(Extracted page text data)
.....
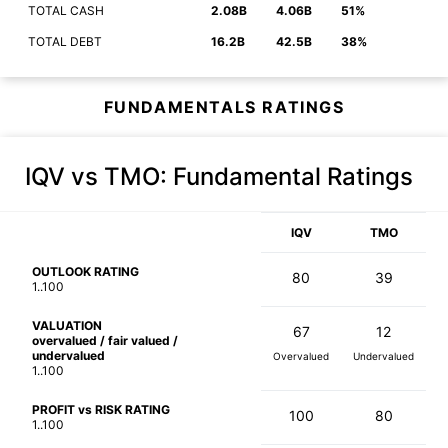
TOTAL CASH
2.08B
4.06B
51%
TOTAL DEBT
16.2B
42.5B
38%
FUNDAMENTALS RATINGS
IQV vs TMO
: Fundamental Ratings
IQV
TMO
OUTLOOK RATING
80
39
1..100
VALUATION
67
12
overvalued / fair valued /
undervalued
Overvalued
Undervalued
1..100
PROFIT vs RISK RATING
100
80
1..100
.....
**Task to carry out:**
Each record above should be returned unchanged, except that the pictures are dropped.

**The completed task:**
TOTAL CASH
2.08B
4.06B
51%
TOTAL DEBT
16.2B
42.5B
38%
FUNDAMENTALS RATINGS
IQV vs TMO
: Fundamental Ratings
IQV
TMO
OUTLOOK RATING
80
39
1..100
VALUATION
67
12
overvalued / fair valued /
undervalued
Overvalued
Undervalued
1..100
PROFIT vs RISK RATING
100
80
1..100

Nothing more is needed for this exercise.